This morning, i voiced my belief that it is my responsibility to be respectful to the creators of social software by trying to follow their intentions. Marc Canter dropped me a note this morning that truly upset me: “with 135 friends – you’ve now made it to the elite top 9. Congrats.” Marc’s right: this is truly disturbing, apparently hypocritical and not something that i’m thrilled to realize at all.
When i joined Orkut, i made the decision to accept all friendship requests from people that i have spoken with, have actively read, or have an otherwise loose connection. I decided that i would never invite anyone who i don’t consider a friend or colleague, nor ask to friend anyone based on the same metric. Although i would accept friend connections from people that i recognized, i figured that this policy would limit the number of people that i linked to.
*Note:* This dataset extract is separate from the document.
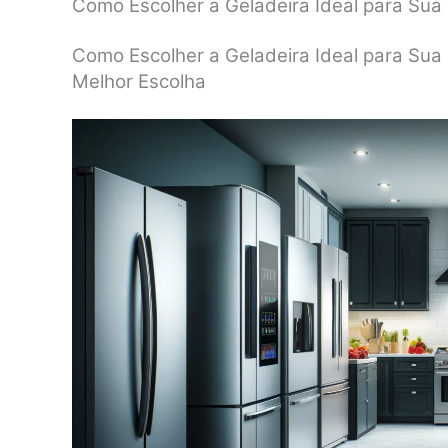
Como Escolher a Geladeira Ideal para Sua
Como Escolher a Geladeira Ideal para Sua 
Melhor Escolha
This has not happened. And now, i’m faced with a profile that makes me look like i’m trying to win some popularity contest. Yuck. Very yuck.
This is precisely why i’m beyond irritated at these things. I am not in a totally social awkward position, wanting to be hidden amidst the crowd, but sticking out like a sore thumb. Yet, how does one proceed properly? Do i start deleting “friends” who i don’t know that well? Where does one insert a black line into a gray continuum? In many ways, Friendster was much more organic for me. I joined with my friend group, connected to people who i intimately knew and was rarely faced with the situation of having to turn away colleagues or people i know from the digital only. I didn’t ask them; they didn’t ask me.
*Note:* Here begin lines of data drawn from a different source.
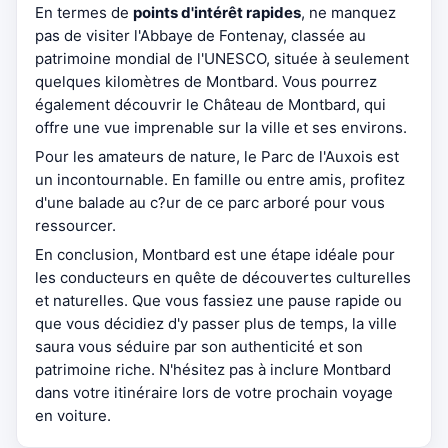
En termes de
points d'intérêt rapides
, ne manquez
pas de visiter l'Abbaye de Fontenay, classée au
patrimoine mondial de l'UNESCO, située à seulement
quelques kilomètres de Montbard. Vous pourrez
également découvrir le Château de Montbard, qui
offre une vue imprenable sur la ville et ses environs.
Pour les amateurs de nature, le Parc de l'Auxois est
un incontournable. En famille ou entre amis, profitez
d'une balade au c?ur de ce parc arboré pour vous
ressourcer.
En conclusion, Montbard est une étape idéale pour
les conducteurs en quête de découvertes culturelles
et naturelles. Que vous fassiez une pause rapide ou
que vous décidiez d'y passer plus de temps, la ville
saura vous séduire par son authenticité et son
patrimoine riche. N'hésitez pas à inclure Montbard
dans votre itinéraire lors de votre prochain voyage
en voiture.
So, this makes me think… what is it about Orkut that has made this an incredibly uncomfortable situation? Is it because we’re a year into YASNS? Is it because we’re tired of regulating boundaries? Is it because the site further promotes popularity? What is it?
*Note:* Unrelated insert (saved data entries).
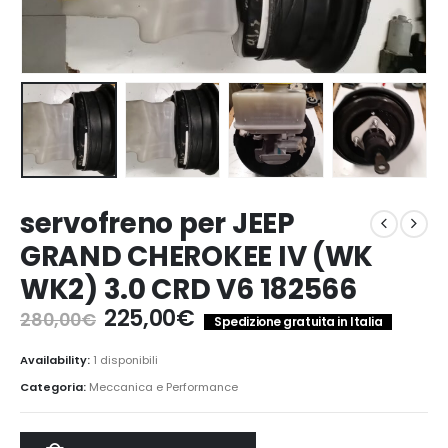
servofreno per JEEP
GRAND CHEROKEE IV (WK
WK2) 3.0 CRD V6 182566
Il
Il
225,00
€
280,00
€
Spedizione gratuita in Italia
prezzo
prezzo
originale
attuale
Availability:
1 disponibili
era:
è:
Categoria:
Meccanica e Performance
280,00€.
225,00€.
Personally, i have a partial guess. I think that because the site advertises people’s popularity at every stage, people are far more likely to connect to the popular people that they recognize because they’re right out there, in front. (Ah, yes, power laws.) Thus, i’m guessing that by inviting a stack of my friends and showing up high early on, later adopters who normally wouldn’t have searched for me saw me and added me, even though i’m not one of their closer friends, but simply a partner in the social discussion space. Perhaps this feature is quite a cultural flaw?